Too bad it's not. Customer segmentation is hard work. It involves:
-- Consolidation of customer information from a variety of systems that may be integrated or siloed (such as in ERP or legacy systems) -- Brilliant statisticians to define algorithms that will analyse mountains of data in order to sort customers into various segments (for example, good business analysts) -- Collaboration between marketing and IT (because information isn't worth a damn unless you know how to use it) -- A robust infrastructure for aggregating, storing, processing and disseminating information about customers to the appropriate businesspeople (hello, knowledge management) Analysts and practitioners in the marketing departments of the Fortune 1000 view customer segmentation as a great way to reach consumers, but few companies do it effectively or can boast much success.
Barbara Bund, a senior lecturer at MIT's Sloan School of Management, believes that segmentation hasn't served companies well because they haven't thought through the types of segments that would best serve their mission. "You have to understand why you're segmenting your customers a certain way and why that way makes sense for your business," she says.
For example, the MIT teacher and marketing guru says consumer electronics companies tend to segment their customers by age and income. But she doesn't believe that data has much bearing on the way people buy items like CD players and televisions. Bund says they should divide their customers between those who are comfortable with high-tech gadgets and are thinking about the next generation of handheld computers and those who are watching the VCRs in their living rooms blink 12:00...12:00...12:00.
Andy Main, a partner in charge of e-marketing with Deloitte Consulting in San Francisco, believes the difficulties associated with customer segmentation are a matter of business process. "Technology isn't the obstacle," he says. "The obstacle is getting companies to realise that the data really is valuable. A lot of companies log the fact that there's a contact with the customer, but they don't log the fact that there are insights about consumers' behaviour from these interactions. They've got to do a better job of learning from each interaction. And that may mean asking the customer questions about their satisfaction with the product when they call in for help."
Another difficulty, according to Main, is releasing "data from data jail. These warehouses are like big prisons for data." In other words, the challenge for CIOs is connecting the data with the folks in marketing who need to use it. On top of that, they have to make sure the data is consistent and accurate, because it often comes from a variety of sources and systems. Often, says Main, the systems in the sales department are different from those in the customer service department. A customer may be referred to by their full name in the sales system, and their first initial and last name in the service system.
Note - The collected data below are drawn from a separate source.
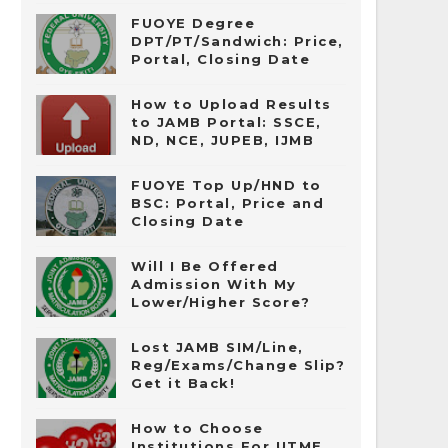
FUOYE Degree
DPT/PT/Sandwich: Price,
Portal, Closing Date
How to Upload Results
to JAMB Portal: SSCE,
ND, NCE, JUPEB, IJMB
FUOYE Top Up/HND to
BSC: Portal, Price and
Closing Date
Will I Be Offered
Admission With My
Lower/Higher Score?
Lost JAMB SIM/Line,
Reg/Exams/Change Slip?
Get it Back!
How to Choose
Institutions For UTME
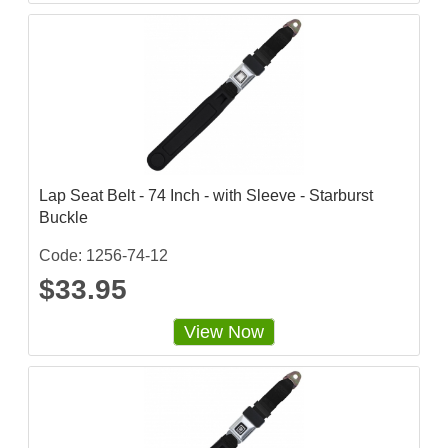
r
r
a
t
i
n
g
Lap Seat Belt - 74 Inch - with Sleeve - Starburst
Buckle
Code: 1256-74-12
$33.95
View Now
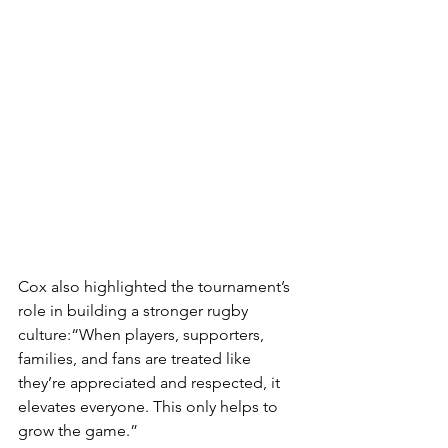
Cox also highlighted the tournament’s 
role in building a stronger rugby 
culture:“When players, supporters, 
families, and fans are treated like 
they’re appreciated and respected, it 
elevates everyone. This only helps to 
grow the game.”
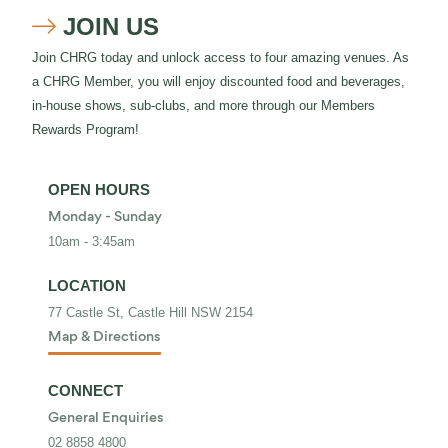
JOIN US

Join CHRG today and unlock access to four amazing venues. As
a CHRG Member, you will enjoy discounted food and beverages,
in-house shows, sub-clubs, and more through our Members
Rewards Program!
OPEN HOURS
Monday - Sunday
10am - 3:45am
LOCATION
77 Castle St, Castle Hill NSW 2154
Map & Directions
CONNECT
General Enquiries
02 8858 4800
The marketing department has to know that Meridith Jill Levinson and M. Levinson are the same person.
Customer segmentation is so difficult to do and do well that companies are extremely hush-hush about their customer segmentation practices and the IT infrastructures required to support them. Happily, three CIO-100 honorees with robust customer segmentation schemes--the Royal Bank of Canada, The Prudential Insurance Co. of America and Charles Schwab & Co.--offered to explain how they do it and describe the role IT plays in enabling them to understand their customers' needs and interests.
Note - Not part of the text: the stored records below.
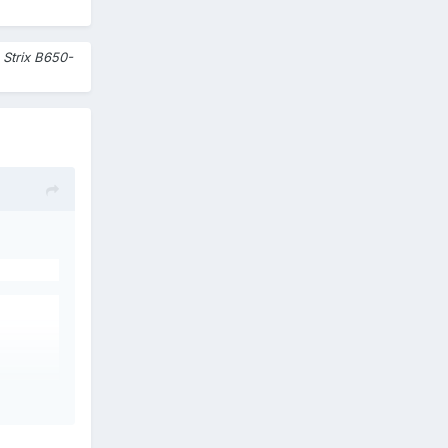
Strix B650-
600
 see a
ist.
Is it a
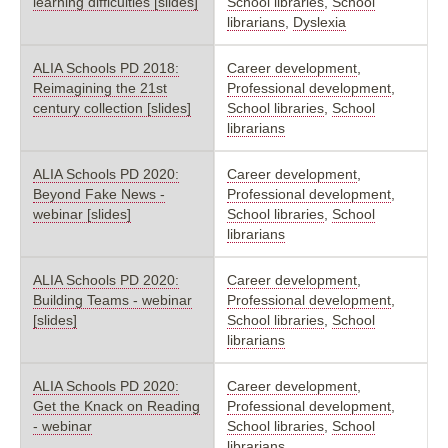
learning difficulties [slides]
School libraries
,
School
librarians
,
Dyslexia
ALIA Schools PD 2018:
Career development
,
Reimagining the 21st
Professional development
,
century collection [slides]
School libraries
,
School
librarians
ALIA Schools PD 2020:
Career development
,
Beyond Fake News -
Professional development
,
webinar [slides]
School libraries
,
School
librarians
ALIA Schools PD 2020:
Career development
,
Building Teams - webinar
Professional development
,
[slides]
School libraries
,
School
librarians
ALIA Schools PD 2020:
Career development
,
Get the Knack on Reading
Professional development
,
- webinar
School libraries
,
School
librarians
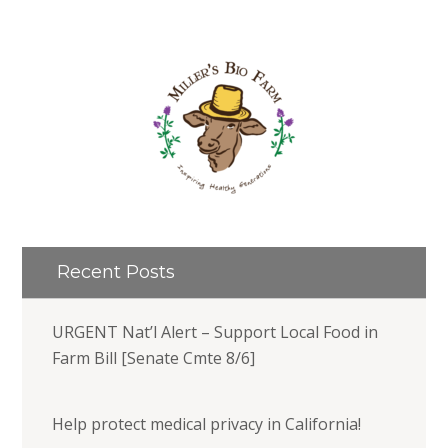
Recent Posts
URGENT Nat’l Alert – Support Local Food in
Farm Bill [Senate Cmte 8/6]
Help protect medical privacy in California!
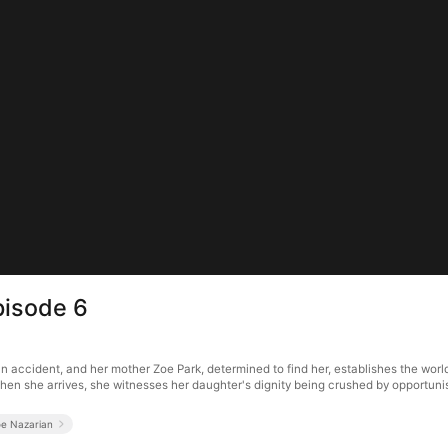
pisode 6
an accident, and her mother Zoe Park, determined to find her, establishes the worl
hen she arrives, she witnesses her daughter's dignity being crushed by opportuni
oe Nazarian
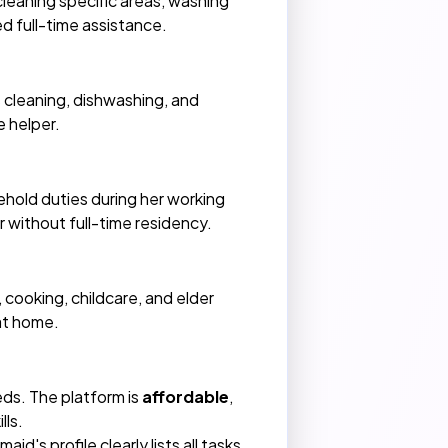
 cleaning specific areas, washing
ed full-time assistance.
 cleaning, dishwashing, and
e helper.
hold duties during her working
r without full-time residency.
 cooking, childcare, and elder
at home.
ds. The platform is
affordable
,
lls.
d's profile clearly lists all tasks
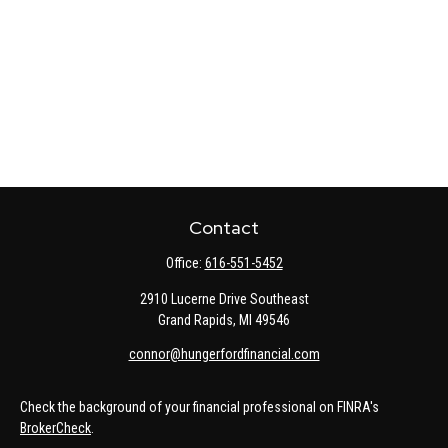
Contact
Office:
616-551-5452
2910 Lucerne Drive Southeast
Grand Rapids,
MI
49546
connor@hungerfordfinancial.com
Check the background of your financial professional on FINRA's
BrokerCheck
.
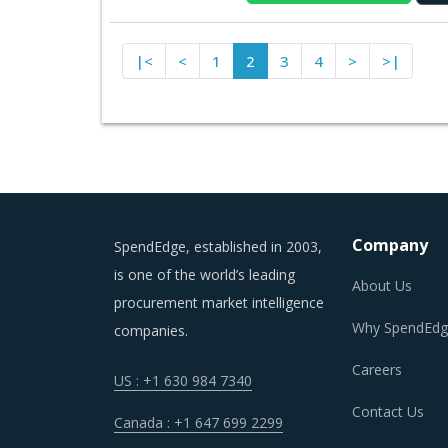
|<
<
1
2
3
4
>
>|
Company
SpendEdge, established in 2003,
is one of the world’s leading
About Us
procurement market intelligence
Why SpendEdg
companies.
Careers
US : +1 630 984 7340
Contact Us
Canada : +1 647 699 2299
At least once a month, business analysts at Toronto-based Royal Bank of Canada use data modelling to segment the bank's 10 million customers according to their credit risk; their current and future profitability; their life stage (whether they're young people in a period of intensive borrowing or seniors approaching retirement, for example); attrition (how likely they are to leave the bank); channel preference (whether they like to use the call center, the branch or the Internet); product activation (getting a customer to use a product they've bought, such as a line of credit); and propensity to purchase another product.
"Gone are the days where we had mass buckets of customers that would receive the same treatment or same offer on a monthly basis," says Shauneen Bruder, Royal Bank's senior vice president for North American markets. "Our marketing strategy is much more personalised. Of course, it's the technology that allows us to do that."
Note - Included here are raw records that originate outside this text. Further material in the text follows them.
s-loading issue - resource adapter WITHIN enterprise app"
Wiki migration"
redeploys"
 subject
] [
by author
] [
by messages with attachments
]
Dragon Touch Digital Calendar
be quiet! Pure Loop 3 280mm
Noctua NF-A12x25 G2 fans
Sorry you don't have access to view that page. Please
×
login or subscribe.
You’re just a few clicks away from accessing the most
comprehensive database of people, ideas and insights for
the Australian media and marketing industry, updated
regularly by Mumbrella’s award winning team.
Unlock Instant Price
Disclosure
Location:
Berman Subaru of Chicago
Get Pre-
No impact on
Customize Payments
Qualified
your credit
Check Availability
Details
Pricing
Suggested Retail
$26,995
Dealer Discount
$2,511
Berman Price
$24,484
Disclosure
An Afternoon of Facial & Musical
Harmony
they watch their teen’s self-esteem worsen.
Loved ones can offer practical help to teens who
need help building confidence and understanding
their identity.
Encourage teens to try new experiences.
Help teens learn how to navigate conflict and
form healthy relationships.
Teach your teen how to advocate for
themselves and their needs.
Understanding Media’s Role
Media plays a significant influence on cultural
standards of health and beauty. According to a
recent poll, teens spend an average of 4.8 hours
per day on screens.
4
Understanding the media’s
Royal Bank's customer segmentation practice is so good that the company's response rate to marketing campaigns and sales programs has ranged as high as 30 percent, compared to the banking industry's average of 3 percent, according to Bruder.
The main source of customer data the analysts study is stored in the marketing department's marketing information file (MIF). This data mart contains information on the products customers hold with the bank, the channels they use, past campaigns, as well as restrictions on soliciting customers, and transactional data. It is fed by the enterprise data warehouse, which stores information from every document a new or existing customer fills out. The MIF is also fed by the bank's legacy (checking accounts, credit cards) and operational (ERP, billing) systems.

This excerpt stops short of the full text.